Le chaos inédit des morgues au Bénin, depuis que mis à nu par l’Ong « Bénin Diaspora », à travers des enquêtes réalisées, n’a pas manqué de susciter beaucoup d’émois de part et d’autre, au vue des « produits hautement toxiques et cancérigènes » libérés dans le sol. Trois ans après, où en est-on avec la loi devant réglementer le secteur ?
S.T.
Si des actions sporadiques ont été menées avec l’assurance de la définition d’une nouvelle règlementation du secteur funéraire au Bénin, environ trois (03) ans après (2017-2020), le statu quo semble régner en maître. Décharge de « produits hautement toxiques et cancérigènes » dans des fausses sceptiques sans fond ; entassement des corps à 1m80 de hauteur ; régulier commerce du jus de morts pour la fabrication de savons de chance ; des enfants morguiers et fossoyeurs des morgues ; trafics d’organes de cadavres. Voilà le tableau dégoûtant que présentent les morgues au Bénin. Sur les 45 morgues privées que compte le Bénin, seule celle de Covè, dans le Sud du Bénin est en règle vis-à-vis de la loi. Selon le président de l’Ong « Bénin diapora assistance », Médard Koudébi, les 44 autres exercent dans l’illégalité absolue. Sollicité en 2012 par le gouvernement du président Boni Yayi pour l’assainissement du milieu funéraire au Bénin et récemment par le gouvernement du Président Patrice Talon, le spécialiste de l’hygiène funéraire regrette qu’aucun changement majeur n’ait émergé en dépit des multiples propositions faites pour rendre à ce secteur toute sa dignité. Pour rappel, après la vague de dénonciation faite sur la gestion du secteur funéraire au Bénin, conscient de la gravité des faits dénoncés, le gouvernement béninois n’a pas hésité à s’ouvrir pour que des solutions soient trouvées. C’est dans cette logique qu’ont été organisées en juillet 2017, des formations à l’endroit des promoteurs des morgues et élus locaux. A cela se sont ajoutées aussi des formations à l’endroit de plusieurs agents du ministère de la santé. Ceci, afin de lutter contre les trafiquants d’organes humains et de minimiser le risque de contamination défunt-vivants au Bénin. Les actions ne se sont pas limitées à ces quelques unes. En l’absence de réglementation dans le secteur, aussitôt passé le cap des formations, le gouvernement ne s’est pas fait prier avant de mettre en place la commission devant proposer le nouveau cadre règlementaire. Les travaux de la commission achevés depuis le premier trimestre 2018, où en est-on avec l’adoption de ce texte ? Qu’est-ce qui a véritablement changé dans le secteur depuis lors ?

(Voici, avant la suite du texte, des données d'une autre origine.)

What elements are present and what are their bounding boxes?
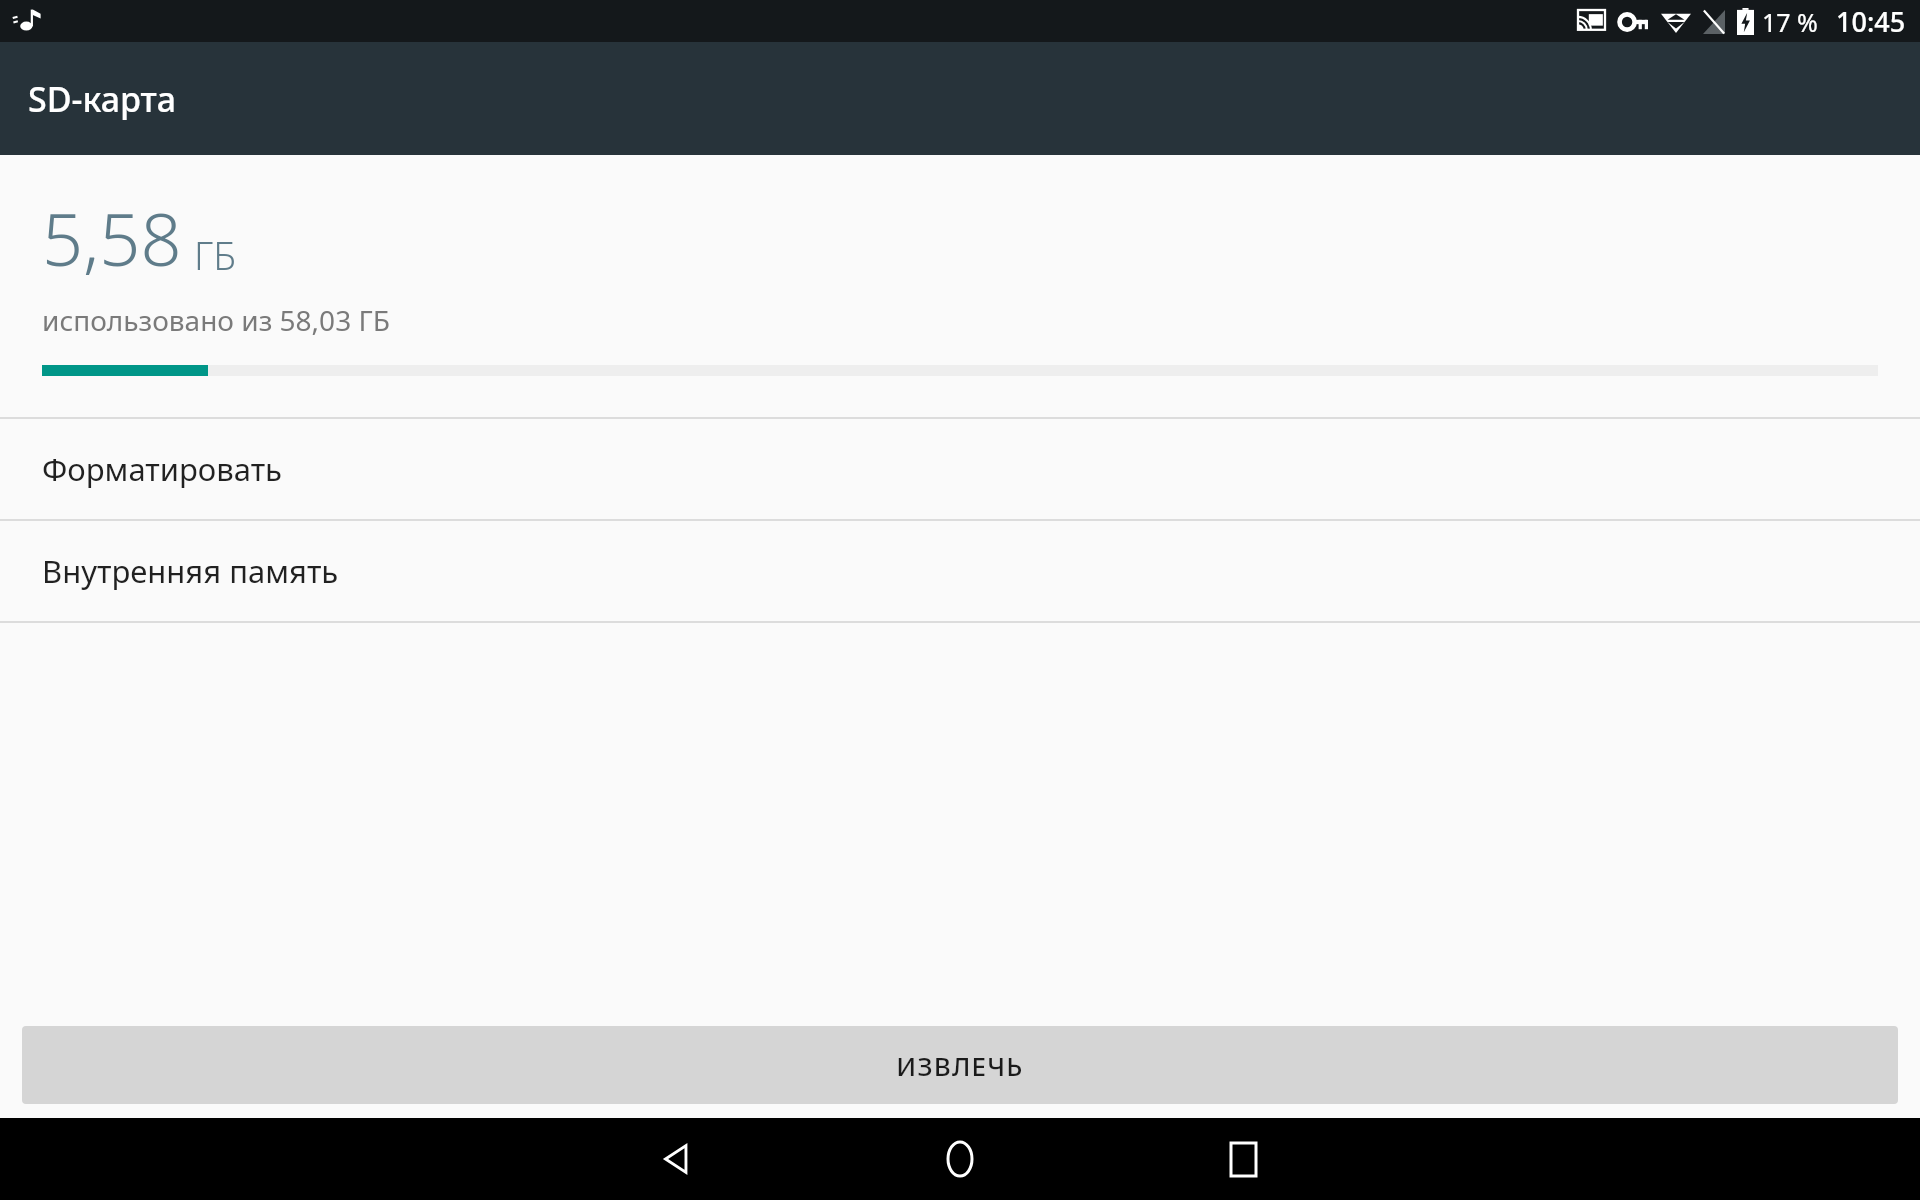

« Rien n’a changé, la situation est catastrophique »
Alors qu’après ces actions, des changements profonds étaient envisagés, il aura fallu peu de temps pour que remontent à la surface les habitudes à la peau dure. Chantages et quête du pouvoir aidant, dans les milieux traditionnels, en dépit de leur fermeture effective au lendemain de la vague d’alertes, les morgues traditionnelles ont repris du service à en croire Médard Koudébi. « Après les dénonciations, grand-choses n’ont pas changé. Les morgues traditionnelles qui sont dans les villages, une bonne partie a été fermée entre temps et les gens ont commencé à faire du chantage aux élus locaux, comme quoi, « si vous ne nous autorisez pas, nous n’allons pas voter. On n’a pas de morgue ici, c’est le seul qu’on a ». C’est ainsi que de chantage en chantage, d’autres ont repris leur activité de conservation de corps à domicile et de séchage de corps au soleil sans aucune autorisation. », renseigne-t-il. En ce qui concerne le projet de décret rédigé et validé entre juillet et août 2017 par la commission commise à cette tâche, aucune suite favorable n’a pu être donnée à ce jour. « Ce décret, explique-t-il, est resté bloqué… C’est tellement encadré mais malheureusement, tout cela semble trop clair. Rien n’a changé, la situation est catastrophique. Je regarde tout le monde et j’observe ». Ainsi relatée, la situation des morgues au Bénin reste toujours d’actualités. Au centre de certaines grandes villes -du Bénin telles que Cotonou et Calavi, des morgues se trouvant au minimum à 150 mètres des habitations, on en dénombre que dans l’imaginaire. Cela va sans dire que le secteur funéraire au Bénin nécessite une profonde mutation.